Neste trabalho os AAforam estudar os polimorfismos dos genes das citocinas IL- 1B-511, IL-1RN-2018 e TNF alpha–308 e 208 em 36 individuos com cancro gástrico, 11 individuos com gastrite crónica e 39 individuos saudáveis. De acordo com alguns dos trabalhos publicados, os AA encontraram que os indivíduos com genotipos ditos altos produtores de TNF alpha e de IL1RN tinham um risco acrescido de cancro gástrico. No que concerne o polimorfismo do gene IL-1B-511, os resultados obtidos no presente estudo na comparação entre controlos e doentes com gastrite crónica, parecem contrariar os publicados anteriormente que associam o alelo IL-1B-511 T a um risco aumentado de gastrite crónica atrófica. Uma das razões para esta discrepância poderá estar relacionada com o pequeno número de indivíduos incluído em cada grupo no presente estudo. Na realidade, sobretudo quando estudamos prevalências de polimorfismos genéticos, deveremos sempre tentar que cada grupo de estudo seja constituído por, pelo menos, 100 indivíduos. Resultados obtidos em grupos com 11 indivíduos poderão ser pouco fiáveis ou reprodutíveis. Por outro lado, gastrite crónica é um termo vago seria interessante sabermos quantos destes teriam de facto alterações histológicas que podem aumentar o risco de progressão para cancro: atrofia e/ou metaplasia intestinal. Finalmente, temos a questão dos controlos apesar de se tratar de um grupo de individuos saudáveis e por isso podermos excluir que quase seguramente não teriam cancro gástrico, a exclusão de gastrite crónica não é possível. Atendendo à prevalência de infecção pelo H. Pylori na população portuguesa, superior a 80%, é de admitir que uma percentagem significativa destes indivíduos possa ter processos de gastrite crónica. Assim, na minha opinião, neste estudo são mais relevantes os resultados obtidos na comparação entre controlos e doentes com cancro gástrico em que os AA encontraram que o alelo IL-1RN+2018 genótipo CC aumenta de forma significativa a susceptibilidade para aparecimento de cancro gástrico, enquanto que o alelo T teria um efeito protector. Estes dados são inovadores no que respeita o cancro gástrico e obviamente que necessitam de ser confirmados, ou não, por outros estudos que incluam maior número de doentes.

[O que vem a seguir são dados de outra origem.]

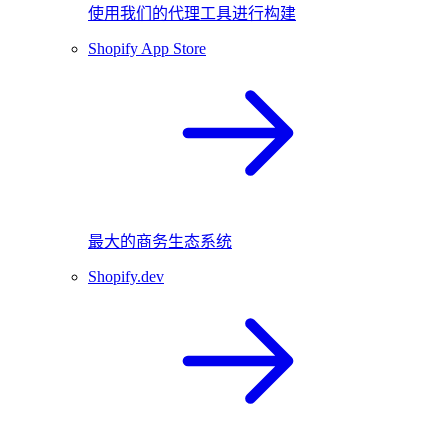
使用我们的代理工具进行构建
Shopify App Store
最大的商务生态系统
Shopify.dev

Assim, no ponto actual da situação, a questão que se coloca é se com os dados disponíveis podemos identificar indivíduos com maior susceptibilidade de virem a desenvolver cancro gástrico, por serem portadores de determinados polimorfismos, e nesses aplicar um programa de vigilância ou prevenção secundária através, p.e., da erradicação do H. pylori? Embora não exista publicado na literatura um estudo que permita responder a esta questão, na minha opinião não está ainda demonstrado que estes marcadores genéticos sejam suficientemente sensíveis/específicos de forma a permitirem a sua transposição para a prática clínica. São seguramente importantes estudos desta natureza que nos ajudam a melhor compreender a patogénese da doença.

Porém a utilidade deste tipo de marcadores em programas de rastreio está ainda longe de ser demonstrada.